Rountree transported the 82-ton combustion turbine by using a road tractor that pulled a hauler rig. The height of the hauler rig had to be adjusted to negotiate gradations in the terrain. Without removing the rig from the railroad tracks, the hauler crew adjusted the height of the hauler rig at the railroad crossing licensed to KUA from CSX. While this adjustment was taking place, an Amtrak passenger train collided with the rig. The collision destroyed the rig, the turbine, and its enclosure. The Amtrak train was damaged and some of the train crew and passengers suffered personal injuries.

Procedural History

Multiple lawsuits were filed by the various parties and their insurers in federal district court. CSX and Amtrak brought suit against B & V, Rountree, and KUA, claiming that the crossing was improperly designed and constructed by B & V, that Rountree and KUA were negligent in the transport of the turbine, and that KUA was obligated to defend and indemnify them based on the crossing agreement. The passengers and crew on the Amtrak train at the time of the collision sued for personal injuries and property damage. American Home Assurance Company (AHA), as subrogee of S & S, brought suit against CSX, Amtrak, Rountree, B & V, KUA, and FMPA, after compensating its insured S & S for loss of the turbine and its enclosure. AHA claimed that the collective negligence of the defendants caused S & S to sustain the loss covered by the AHA insurance policy. In turn, KUA brought a third-party complaint against GE, arguing that the purchase agreement required GE to defend and indemnify KUA.

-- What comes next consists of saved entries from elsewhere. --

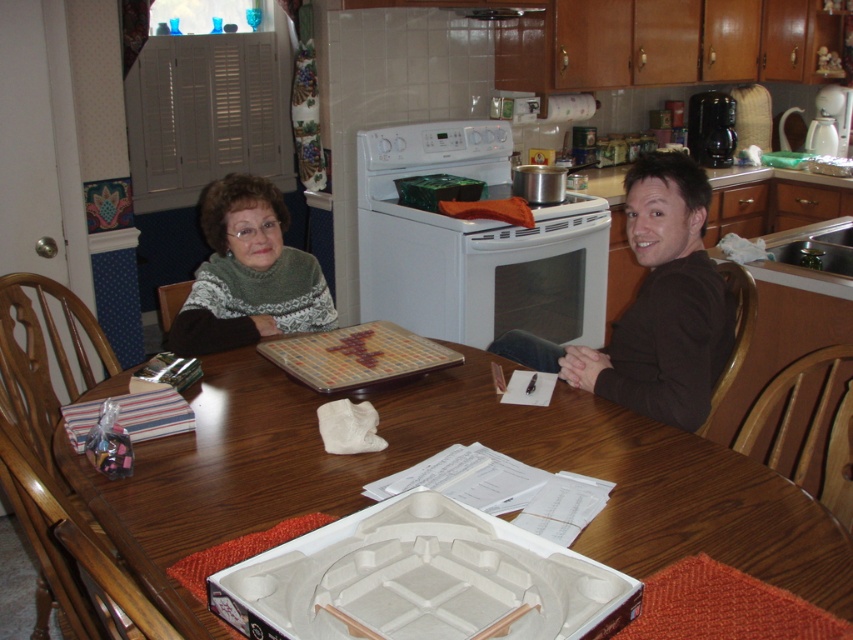 You are planning to place a rectangular gift box that is 2 feet wide on the wooden table at center. Considering the green knitted sweater at upper left is already placed there, will the gift box fit on the table without overlapping the sweater?

The wooden table at center is wider than the green knitted sweater at upper left. Since the table is wider, there is enough space to place the gift box without overlapping the sweater as long as it is positioned appropriately.

You are a chef preparing to cook a meal. You need to place a hot pan on the wooden table at center and the white glossy stove at center. Which surface is more suitable for the pan to prevent burning the table?

The white glossy stove at center is more suitable because it has a greater height than the wooden table at center, making it better for placing hot pans without damaging the surface.

You are a guest in this kitchen and want to place a small plate on the wooden table at center without blocking the green knitted sweater at upper left. Is this possible?

The wooden table at center is positioned under the green knitted sweater at upper left, so placing a small plate on the table would not block the sweater since it is located below it. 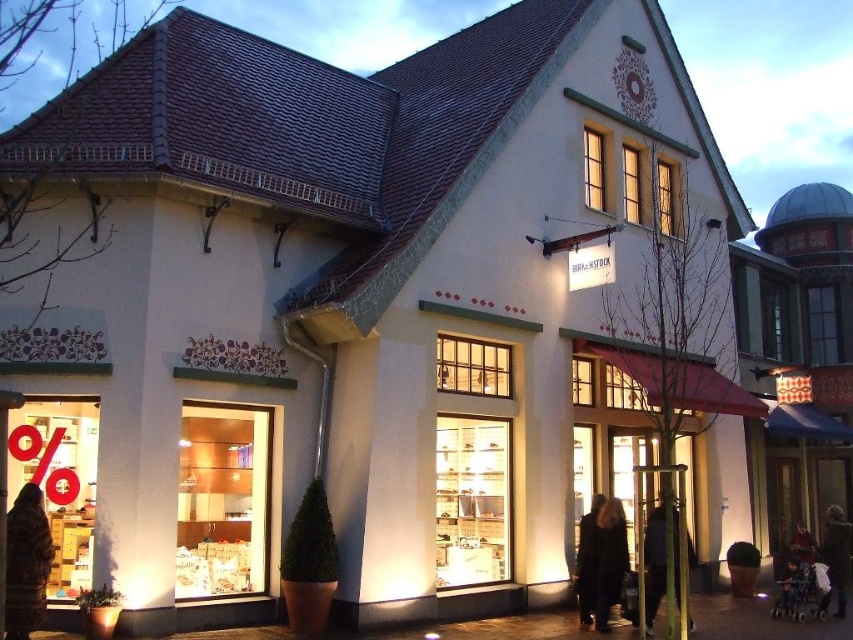 Does dark gray fabric coat at lower right have a greater height compared to dark brown leather jacket at lower right?

No, dark gray fabric coat at lower right is not taller than dark brown leather jacket at lower right.

Which is below, dark gray fabric coat at lower right or dark brown leather jacket at lower right?

dark brown leather jacket at lower right is below.

This screenshot has width=853, height=640. In order to click on dark gray fabric coat at lower right in this screenshot , I will do `click(608, 560)`.

Where is `dark gray fabric coat at lower right`? The height and width of the screenshot is (640, 853). dark gray fabric coat at lower right is located at coordinates (608, 560).

Is point (608, 544) closer to viewer compared to point (596, 540)?

Yes, it is.

Can you confirm if dark gray fabric coat at lower right is taller than dark brown leather coat at center?

In fact, dark gray fabric coat at lower right may be shorter than dark brown leather coat at center.

Is point (608, 509) positioned after point (589, 513)?

No.

Image resolution: width=853 pixels, height=640 pixels. Find the location of `dark gray fabric coat at lower right`. dark gray fabric coat at lower right is located at coordinates (608, 560).

Find the location of a particular element. This screenshot has height=640, width=853. dark gray fabric coat at center is located at coordinates (654, 563).

Measure the distance between dark gray fabric coat at center and camera.

The distance of dark gray fabric coat at center from camera is 138.06 feet.

You are a GUI agent. You are given a task and a screenshot of the screen. Output one action in this format:
    pyautogui.click(x=<x>, y=<y>)
    Task: Click on the dark gray fabric coat at center
    This screenshot has height=640, width=853.
    Given the screenshot: What is the action you would take?
    pyautogui.click(x=654, y=563) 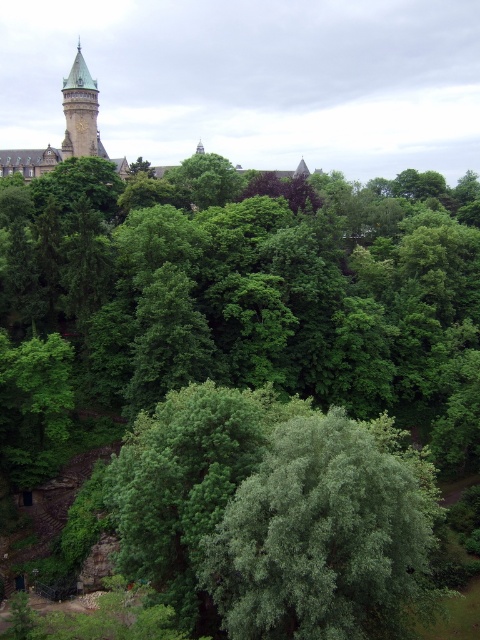 Question: Estimate the real-world distances between objects in this image. Which object is farther from the green stone tower at upper left?

Choices:
 (A) stone tower at upper left
 (B) green leafy tree at center

Answer: (B)

Question: Is green leafy tree at center smaller than stone tower at upper left?

Choices:
 (A) no
 (B) yes

Answer: (B)

Question: Is green leafy tree at center behind green stone tower at upper left?

Choices:
 (A) no
 (B) yes

Answer: (A)

Question: Among these points, which one is nearest to the camera?

Choices:
 (A) (82, 144)
 (B) (88, 132)
 (C) (274, 636)

Answer: (C)

Question: Which point is closer to the camera?

Choices:
 (A) (310, 477)
 (B) (76, 83)
 (C) (1, 156)

Answer: (A)

Question: Can you confirm if stone tower at upper left is positioned above green stone tower at upper left?

Choices:
 (A) yes
 (B) no

Answer: (A) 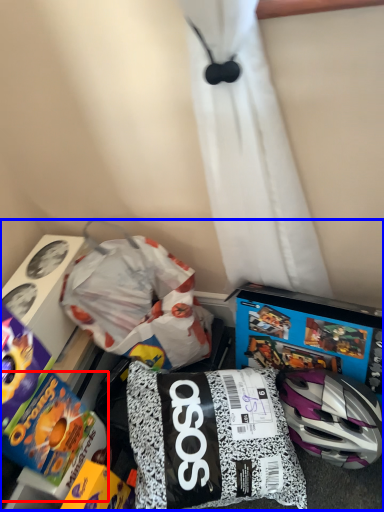 Question: Which of the following is the closest to the observer, toy (highlighted by a red box) or toy (highlighted by a blue box)?

Choices:
 (A) toy
 (B) toy

Answer: (B) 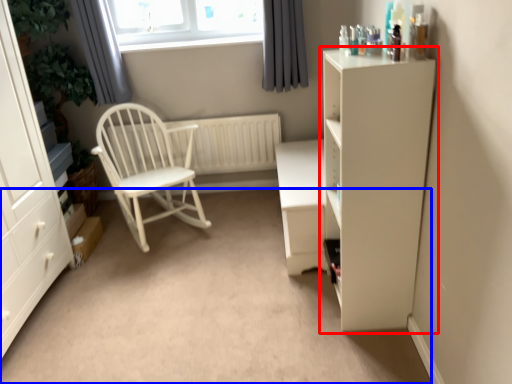 Question: Which object appears closest to the camera in this image, cupboard (highlighted by a red box) or plain (highlighted by a blue box)?

Choices:
 (A) cupboard
 (B) plain

Answer: (A) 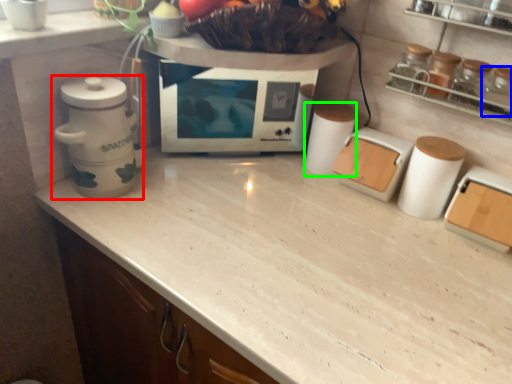 Question: Based on their relative distances, which object is nearer to home appliance (highlighted by a red box)? Choose from bottle (highlighted by a blue box) and appliance (highlighted by a green box).

Choices:
 (A) bottle
 (B) appliance

Answer: (B) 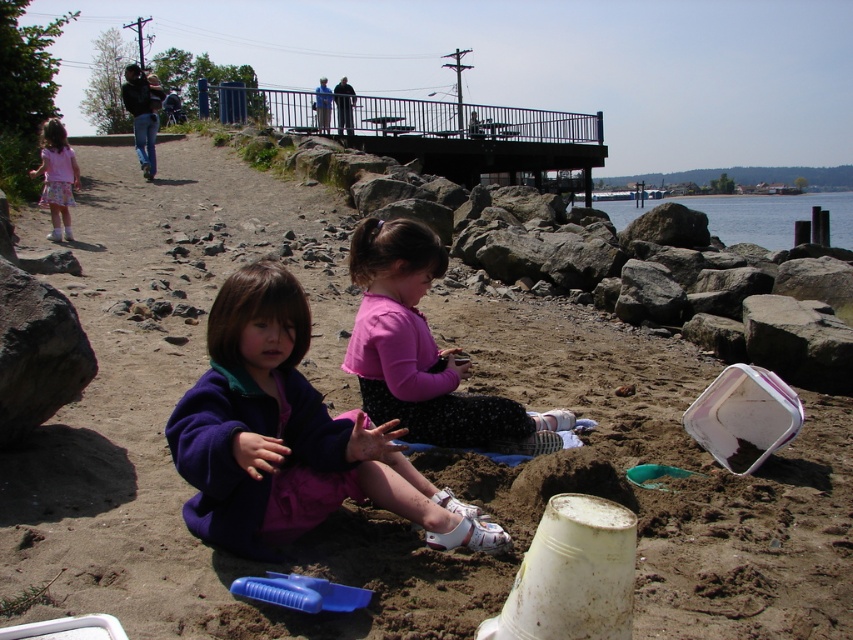 In the scene shown: You are a parent looking for your children in the sand area. You see the purple fleece jacket at center and the matte pink dress at left. Which child is sitting to the left of the other?

The purple fleece jacket at center is to the right of the matte pink dress at left, so the child in the matte pink dress at left is sitting to the left of the child in the purple fleece jacket at center.

Consider the image. You are standing at the center of the image and want to reach the clear water at lower right. Which direction should you move to get there?

You should move towards the lower right direction to reach the clear water at lower right, as it is located at point (751,216). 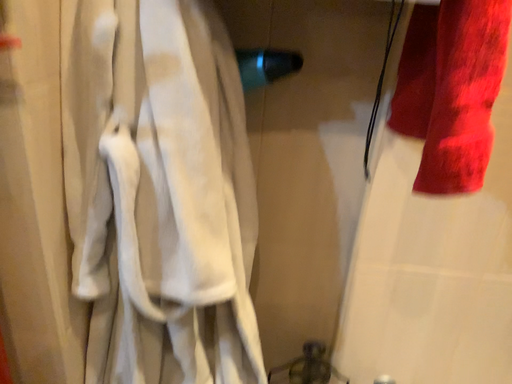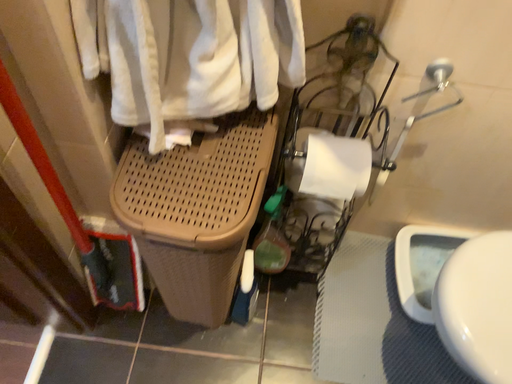 Question: Which way did the camera rotate in the video?

Choices:
 (A) rotated downward
 (B) rotated upward

Answer: (A) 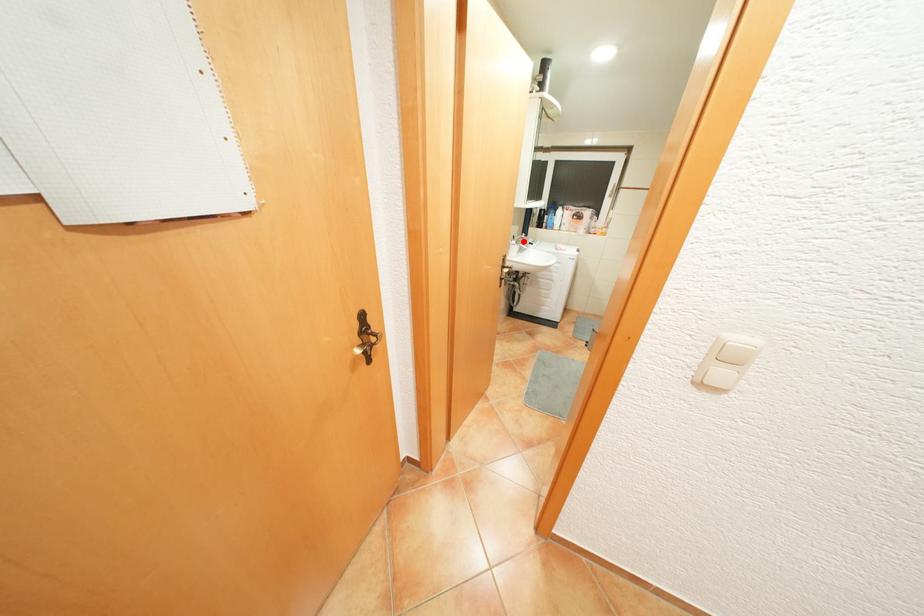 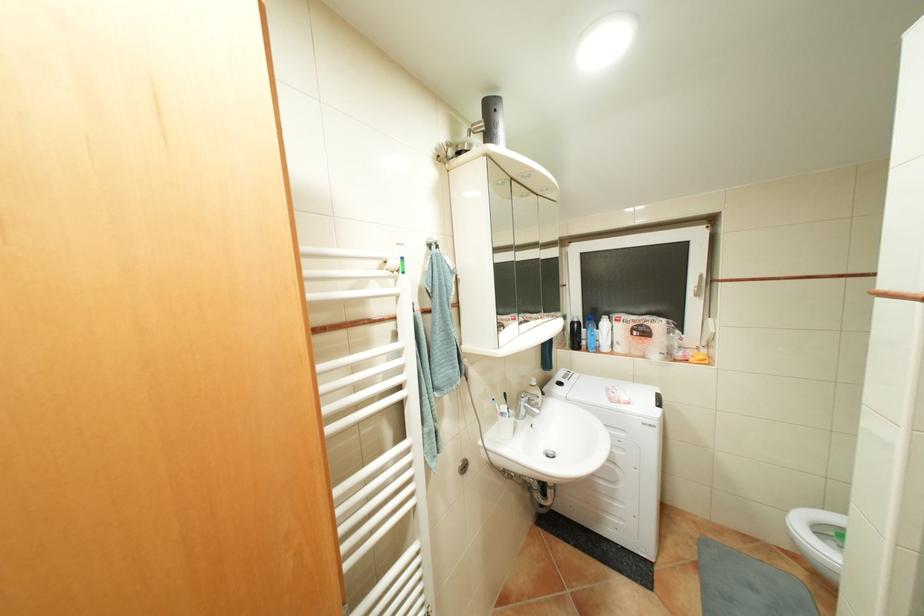 Question: I am providing you with two images of the same scene from different viewpoints. Image1 has a red point marked. In image2, the corresponding 3D location appears at what relative position? Reply with the corresponding letter.

Choices:
 (A) Closer
 (B) Farther

Answer: (B) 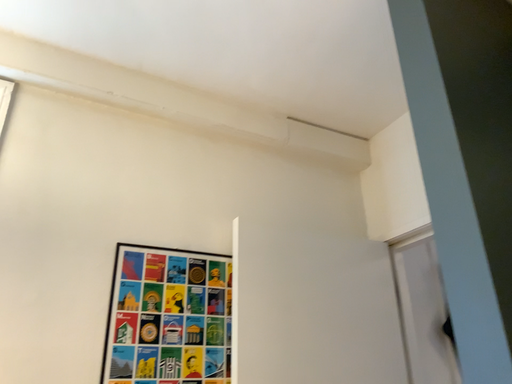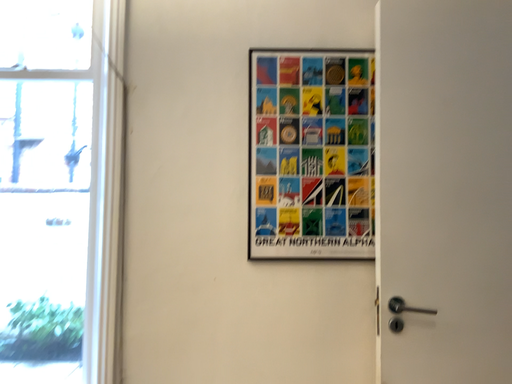 Question: How did the camera likely rotate when shooting the video?

Choices:
 (A) rotated downward
 (B) rotated upward

Answer: (A) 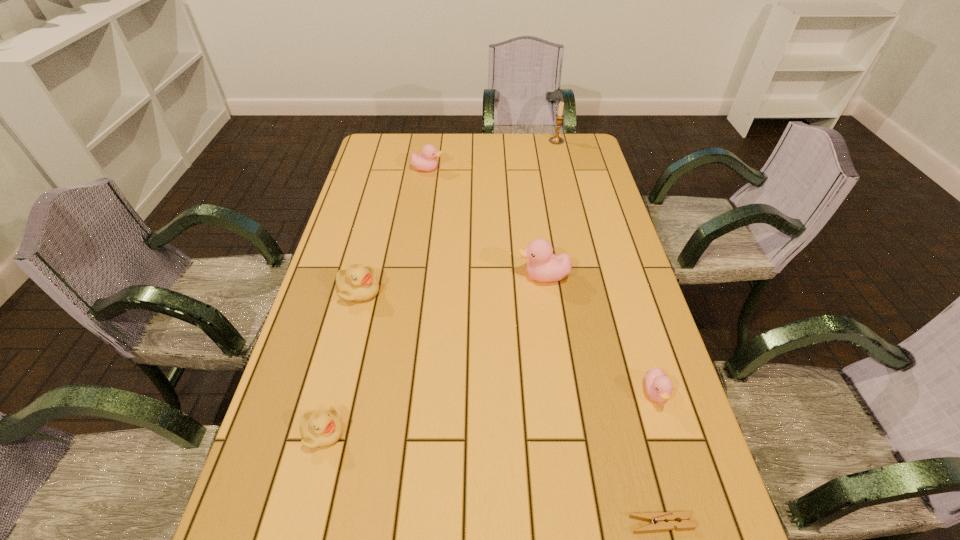 I want to click on the closest duckling to the rightmost duckling, so point(543,266).

Identify the location of the closest duckling relative to the biggest pink duckling. (x=658, y=385).

Locate an element on the screen. the second closest pink duckling to the second farthest object is located at coordinates (658, 385).

The height and width of the screenshot is (540, 960). In order to click on the second closest pink duckling to the fifth object from right to left in this screenshot , I will do `click(658, 385)`.

Identify the location of vacant region that satisfies the following two spatial constraints: 1. on the front-facing side of the clothespin; 2. on the right side of the third duckling from left to right. (373, 523).

Find the location of a particular element. This screenshot has height=540, width=960. free space that satisfies the following two spatial constraints: 1. on the front-facing side of the shortest object; 2. on the right side of the leftmost pink duckling is located at coordinates (373, 523).

Image resolution: width=960 pixels, height=540 pixels. In order to click on vacant space that satisfies the following two spatial constraints: 1. on the front-facing side of the clothespin; 2. on the left side of the leftmost pink duckling in this screenshot , I will do `click(373, 523)`.

Identify the location of vacant space that satisfies the following two spatial constraints: 1. on the front-facing side of the shortest object; 2. on the left side of the second duckling from right to left. This screenshot has width=960, height=540. (578, 523). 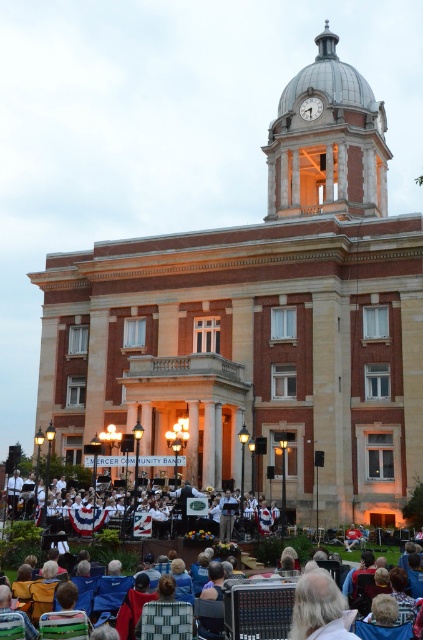 Is metallic dome clock tower at upper center in front of white uniformed band at center?

No, metallic dome clock tower at upper center is further to the viewer.

Is metallic dome clock tower at upper center bigger than white uniformed band at center?

Correct, metallic dome clock tower at upper center is larger in size than white uniformed band at center.

Does point (357, 209) lie in front of point (250, 532)?

No, it is behind (250, 532).

Locate an element on the screen. This screenshot has width=423, height=640. metallic dome clock tower at upper center is located at coordinates (327, 141).

Based on the photo, does white uniformed band at center have a larger size compared to metallic clock face at center?

Correct, white uniformed band at center is larger in size than metallic clock face at center.

Measure the distance between white uniformed band at center and camera.

white uniformed band at center and camera are 48.41 meters apart.

This screenshot has height=640, width=423. What are the coordinates of `white uniformed band at center` in the screenshot? It's located at (257, 522).

Between metallic dome clock tower at upper center and metallic clock face at center, which one has less height?

With less height is metallic clock face at center.

Between point (304, 202) and point (316, 102), which one is positioned behind?

The point (304, 202) is behind.

Who is more distant from viewer, (310, 208) or (313, 116)?

Point (313, 116)

Locate an element on the screen. The image size is (423, 640). metallic dome clock tower at upper center is located at coordinates (327, 141). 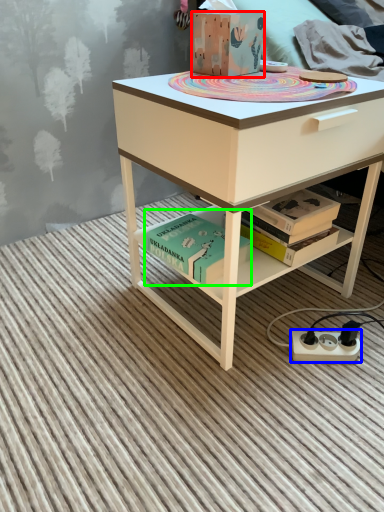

The cases were consolidated and the district court bifurcated the proceedings into a liability phase and a damages phase. CSX and Amtrak moved for summary judgment on the indemnification by KUA under the crossing agreement; the district court granted summary judgment in favor of CSX, but denied Amtrak’s motion because of unresolved factual issues. After a three-week trial in 1996 on the liability issue, the jury rendered its verdict. The district court granted judgment as a matter of law to S & S and GE, holding them free of direct negligence for the collision. The jury absolved all but three parties of direct negligence, finding Rountree 59% at fault, CSX 33% at fault, and Amtrak 8% at fault. The district court also granted B & V’s motion and ruled that transportation of a combustion turbine was inherently dangerous as a matter of law and thus WOKO, S & S, and GE were vicariously liable for Rountree’s negligence. The district court denied B & V, KUA, and FMPA’s motion for summary judgment against GE. The district court ruled that these parties’ losses in successfully defending themselves in the turbine litigation were not within the scope of the indemnification provision of the purchasing agreement with GE. The district court also granted Amtrak’s renewed motion for summary judgment, ruling that as a matter of law KUA was contractually obligated by the crossing agreement to defend and indemnify Amtrak. The district court further ruled that as a matter of law Rountree’s liability to AHA was limited to $1 million.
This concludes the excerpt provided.